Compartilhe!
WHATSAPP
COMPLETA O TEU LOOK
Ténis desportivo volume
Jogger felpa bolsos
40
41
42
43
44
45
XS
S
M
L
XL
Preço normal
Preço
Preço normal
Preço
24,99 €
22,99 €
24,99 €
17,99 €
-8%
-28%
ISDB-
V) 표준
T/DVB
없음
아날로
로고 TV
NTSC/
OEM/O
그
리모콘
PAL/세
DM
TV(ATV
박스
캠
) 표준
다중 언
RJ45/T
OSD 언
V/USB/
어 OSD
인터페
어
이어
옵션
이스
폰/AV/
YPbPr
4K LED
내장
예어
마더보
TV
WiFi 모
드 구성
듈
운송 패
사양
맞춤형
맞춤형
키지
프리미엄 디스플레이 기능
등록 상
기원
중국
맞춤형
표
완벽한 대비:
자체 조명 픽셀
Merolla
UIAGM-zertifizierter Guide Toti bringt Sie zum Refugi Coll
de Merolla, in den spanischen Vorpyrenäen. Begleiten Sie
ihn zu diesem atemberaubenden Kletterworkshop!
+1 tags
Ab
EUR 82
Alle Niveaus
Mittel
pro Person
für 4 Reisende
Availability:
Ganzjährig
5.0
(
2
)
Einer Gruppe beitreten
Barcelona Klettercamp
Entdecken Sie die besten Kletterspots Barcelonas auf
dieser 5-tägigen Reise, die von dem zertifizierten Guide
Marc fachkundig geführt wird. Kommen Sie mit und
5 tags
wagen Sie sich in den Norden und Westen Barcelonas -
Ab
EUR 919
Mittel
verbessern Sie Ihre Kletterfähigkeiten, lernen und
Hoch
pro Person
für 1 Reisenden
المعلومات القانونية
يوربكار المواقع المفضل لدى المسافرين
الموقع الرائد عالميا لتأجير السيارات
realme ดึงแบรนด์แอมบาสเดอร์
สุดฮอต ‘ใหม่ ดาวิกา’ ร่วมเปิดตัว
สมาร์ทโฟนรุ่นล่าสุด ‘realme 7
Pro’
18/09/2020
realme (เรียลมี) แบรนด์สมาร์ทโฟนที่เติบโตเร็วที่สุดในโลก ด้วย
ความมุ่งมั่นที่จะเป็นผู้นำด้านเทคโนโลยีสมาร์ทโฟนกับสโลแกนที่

_Work order:_ From the first line to the last, copy the data exactly.

_Task result:_
Compartilhe!
WHATSAPP
COMPLETA O TEU LOOK
Ténis desportivo volume
Jogger felpa bolsos
40
41
42
43
44
45
XS
S
M
L
XL
Preço normal
Preço
Preço normal
Preço
24,99 €
22,99 €
24,99 €
17,99 €
-8%
-28%
ISDB-
V) 표준
T/DVB
없음
아날로
로고 TV
NTSC/
OEM/O
그
리모콘
PAL/세
DM
TV(ATV
박스
캠
) 표준
다중 언
RJ45/T
OSD 언
V/USB/
어 OSD
인터페
어
이어
옵션
이스
폰/AV/
YPbPr
4K LED
내장
예어
마더보
TV
WiFi 모
드 구성
듈
운송 패
사양
맞춤형
맞춤형
키지
프리미엄 디스플레이 기능
등록 상
기원
중국
맞춤형
표
완벽한 대비:
자체 조명 픽셀
Merolla
UIAGM-zertifizierter Guide Toti bringt Sie zum Refugi Coll
de Merolla, in den spanischen Vorpyrenäen. Begleiten Sie
ihn zu diesem atemberaubenden Kletterworkshop!
+1 tags
Ab
EUR 82
Alle Niveaus
Mittel
pro Person
für 4 Reisende
Availability:
Ganzjährig
5.0
(
2
)
Einer Gruppe beitreten
Barcelona Klettercamp
Entdecken Sie die besten Kletterspots Barcelonas auf
dieser 5-tägigen Reise, die von dem zertifizierten Guide
Marc fachkundig geführt wird. Kommen Sie mit und
5 tags
wagen Sie sich in den Norden und Westen Barcelonas -
Ab
EUR 919
Mittel
verbessern Sie Ihre Kletterfähigkeiten, lernen und
Hoch
pro Person
für 1 Reisenden
المعلومات القانونية
يوربكار المواقع المفضل لدى المسافرين
الموقع الرائد عالميا لتأجير السيارات
realme ดึงแบรนด์แอมบาสเดอร์
สุดฮอต ‘ใหม่ ดาวิกา’ ร่วมเปิดตัว
สมาร์ทโฟนรุ่นล่าสุด ‘realme 7
Pro’
18/09/2020
realme (เรียลมี) แบรนด์สมาร์ทโฟนที่เติบโตเร็วที่สุดในโลก ด้วย
ความมุ่งมั่นที่จะเป็นผู้นำด้านเทคโนโลยีสมาร์ทโฟนกับสโลแกนที่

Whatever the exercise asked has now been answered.